Pinouts.ru is handy, but we've found that
color graphics are easier to keep track of.
There are a couple of standards for ethernet wiring. They're generally the same, but they like to use different colors. Just make sure you use the same standard for each end of a cable and everything will be fine.
Cut the sheath off of the cable about an inch or so from the end. of the wires. Be careful not to nick the wires in the process.
You don't need to strip any of the wires. Just spread the wires apart, un-twist them down to the sheath and put them in the order they'll go in the the connector.
Straighten each of the wires and pull them together so they're flat and in the right order.
Cut the wires across the tips so that they are flat across the end. Use a smaller wire cutter so that each wire will stay in the right shape. (If they get distorted, they might not fit into the connector very well)
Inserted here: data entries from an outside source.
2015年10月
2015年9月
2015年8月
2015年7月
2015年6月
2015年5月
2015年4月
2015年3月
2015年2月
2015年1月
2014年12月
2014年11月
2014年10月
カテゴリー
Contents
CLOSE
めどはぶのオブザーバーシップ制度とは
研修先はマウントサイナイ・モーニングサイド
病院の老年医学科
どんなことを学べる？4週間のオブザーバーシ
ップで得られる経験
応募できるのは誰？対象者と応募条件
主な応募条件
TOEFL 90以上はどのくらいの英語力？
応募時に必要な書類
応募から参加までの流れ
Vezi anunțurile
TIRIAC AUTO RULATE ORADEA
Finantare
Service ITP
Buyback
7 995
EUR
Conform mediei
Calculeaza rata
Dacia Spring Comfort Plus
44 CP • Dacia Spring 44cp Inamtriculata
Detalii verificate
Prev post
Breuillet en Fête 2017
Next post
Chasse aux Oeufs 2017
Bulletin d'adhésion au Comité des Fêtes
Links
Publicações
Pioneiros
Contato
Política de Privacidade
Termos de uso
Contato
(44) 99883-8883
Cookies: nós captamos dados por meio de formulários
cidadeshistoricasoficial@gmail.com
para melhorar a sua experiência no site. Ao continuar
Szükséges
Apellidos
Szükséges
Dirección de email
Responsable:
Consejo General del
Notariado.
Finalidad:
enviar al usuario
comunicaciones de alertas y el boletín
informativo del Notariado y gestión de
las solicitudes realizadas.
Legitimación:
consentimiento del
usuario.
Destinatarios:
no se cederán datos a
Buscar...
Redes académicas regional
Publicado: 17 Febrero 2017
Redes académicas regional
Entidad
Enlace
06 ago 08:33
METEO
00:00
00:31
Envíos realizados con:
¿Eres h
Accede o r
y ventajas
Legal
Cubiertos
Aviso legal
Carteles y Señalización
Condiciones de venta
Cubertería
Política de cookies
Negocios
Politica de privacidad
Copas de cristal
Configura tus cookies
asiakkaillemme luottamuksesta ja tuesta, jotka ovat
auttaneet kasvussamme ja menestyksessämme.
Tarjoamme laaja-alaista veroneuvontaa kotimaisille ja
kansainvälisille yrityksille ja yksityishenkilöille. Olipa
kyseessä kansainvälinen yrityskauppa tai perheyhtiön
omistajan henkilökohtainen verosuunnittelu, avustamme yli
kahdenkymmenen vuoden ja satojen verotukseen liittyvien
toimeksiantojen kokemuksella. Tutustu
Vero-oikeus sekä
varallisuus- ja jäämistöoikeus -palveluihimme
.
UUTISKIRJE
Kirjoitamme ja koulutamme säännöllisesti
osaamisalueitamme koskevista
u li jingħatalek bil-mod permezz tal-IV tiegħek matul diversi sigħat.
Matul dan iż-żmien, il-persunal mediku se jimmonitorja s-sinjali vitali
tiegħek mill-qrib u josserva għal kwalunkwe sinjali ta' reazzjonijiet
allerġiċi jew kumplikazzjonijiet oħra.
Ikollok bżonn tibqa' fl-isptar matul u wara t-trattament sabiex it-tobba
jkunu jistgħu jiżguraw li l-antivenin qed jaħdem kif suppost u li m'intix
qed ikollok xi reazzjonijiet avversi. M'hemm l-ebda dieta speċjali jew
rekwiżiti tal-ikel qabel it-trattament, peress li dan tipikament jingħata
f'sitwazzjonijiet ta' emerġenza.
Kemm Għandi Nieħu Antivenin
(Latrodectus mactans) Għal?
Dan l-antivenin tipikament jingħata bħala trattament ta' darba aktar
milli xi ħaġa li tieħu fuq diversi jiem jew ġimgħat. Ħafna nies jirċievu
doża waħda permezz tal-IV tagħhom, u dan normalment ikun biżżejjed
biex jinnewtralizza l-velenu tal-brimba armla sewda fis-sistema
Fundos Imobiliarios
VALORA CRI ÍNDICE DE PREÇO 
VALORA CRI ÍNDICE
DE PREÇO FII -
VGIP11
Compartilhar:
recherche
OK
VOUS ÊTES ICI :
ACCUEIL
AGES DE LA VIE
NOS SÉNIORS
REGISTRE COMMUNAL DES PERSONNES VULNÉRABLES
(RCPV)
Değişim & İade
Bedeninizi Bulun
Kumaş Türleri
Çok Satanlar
Slide them into the plug until the ends of the wires are touching the far end of the connector. You might want to compare the end to a pre-made cable to double check everything before crimping.
Insert the connector and wire into your crimping tool. Crimp the connector and use plenty of force to get solid connections. Repeat the process for the opposite end, and you've made your own network cable. (If you can get/borrow them, we recommend ratcheting crimpers over the cheapies.)
Now that you can make your own cables, it's far easier to run Cat 5 anywhere you want it.
One of our favorite tricks is to run cables through the A/C vents. Unfinished basements are fantastic for running wires. Here we've slipped it in between the actual duct and the hole it runs through.
Up top, we ran the wire through one of the slits in the air vent. When we move out, we'll just cut the end off the wire and remove it.
To get our TiVo networked, we took advantage of the pre-existing monster hole in the floor.
For easy removal and wiring containment, a few zip ties go a long way.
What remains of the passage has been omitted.